Ahoj!!  I have a question about saying "for you" in czech! Can you say "pro tebe" or do you have to use the dative (because doesn't that mean "to/for (whoever the subject is)")? I am not sure! For example, how could I say:

I have a single piece of cake ... for you!

I have a question for you.

I have a present for you.

I would do anything for you!

THANKS!


----------



## vlado1

You can use it in every case you mentioned.


----------



## aedude94

Dekuju!!!


----------



## kusurija

aedude94 said:


> Ahoj!!  I have a question about saying "for you" in czech! Can you say "pro tebe" or do you have to use the dative (because doesn't that mean "to/for (whoever the subject is)")? I am not sure! For example, how could I say:
> 
> I have a single piece of cake ... for you!/Mám pro Tebe kousek dortu!/Mám kousek dortu...Je pro Tebe!
> 
> I have a question for you. /Mám pro Tebe//na Tebe// otázku. (Chtěl bych se Tě na něco zeptat./Chtěl bych Ti položit otázku.)
> 
> I have a present for you./Mám pro Tebe dárek.
> 
> I would do anything for you!/ Chtěl bych pro Tebe něco udělat.
> 
> THANKS!


Ahoj!
I lead myself to translate for clear understanding (Cake - dort? I'm not sure).


----------



## winpoj

I would do anything for you!/ Chtěl bych pro Tebe něco udělat. - a bit misleading translation, isn't it, Kusurija?
(Correctly: "Udělal bych pro tebe cokoli.")

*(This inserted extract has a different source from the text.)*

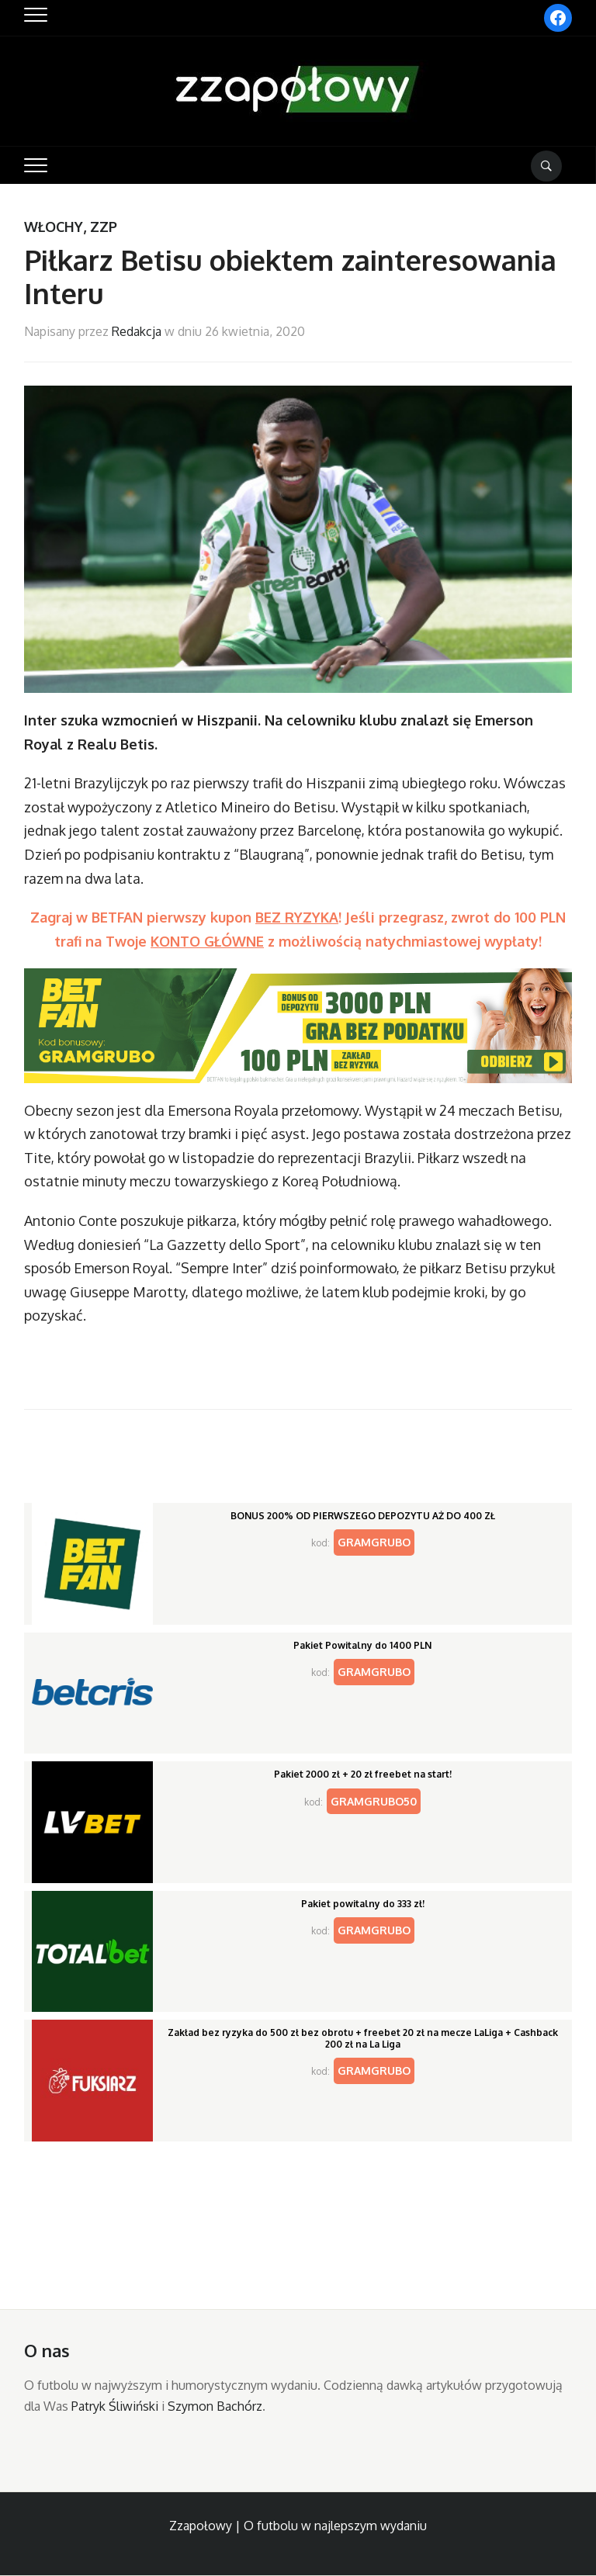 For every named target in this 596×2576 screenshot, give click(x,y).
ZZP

And why do you capitalize "Tebe" ? Writing a letter?


----------



## kusurija

winpoj said:


> I would do anything for you!/ Chtěl bych pro Tebe něco udělat. - a bit misleading translation, isn't it, Kusurija?
> (Correctly: "Udělal bych pro tebe cokoli.")
> 
> And why do you capitalize "Tebe" ? Writing a letter?


 
Yes, you're right! (Correctly: "Udělal bych pro tebe cokoli."). In fact my English is really awfully weak/poor. This fact I can negate in NO way! Fortunately, I hope, this mistake didn't impact the main problem - "pro tebe/dativ?"
In Czech we capitalize "T" in "Ty" in all cases of reverence (mainly writing a letter, but not only there).
So I beg all for pardon because of my poor English. Thx.


----------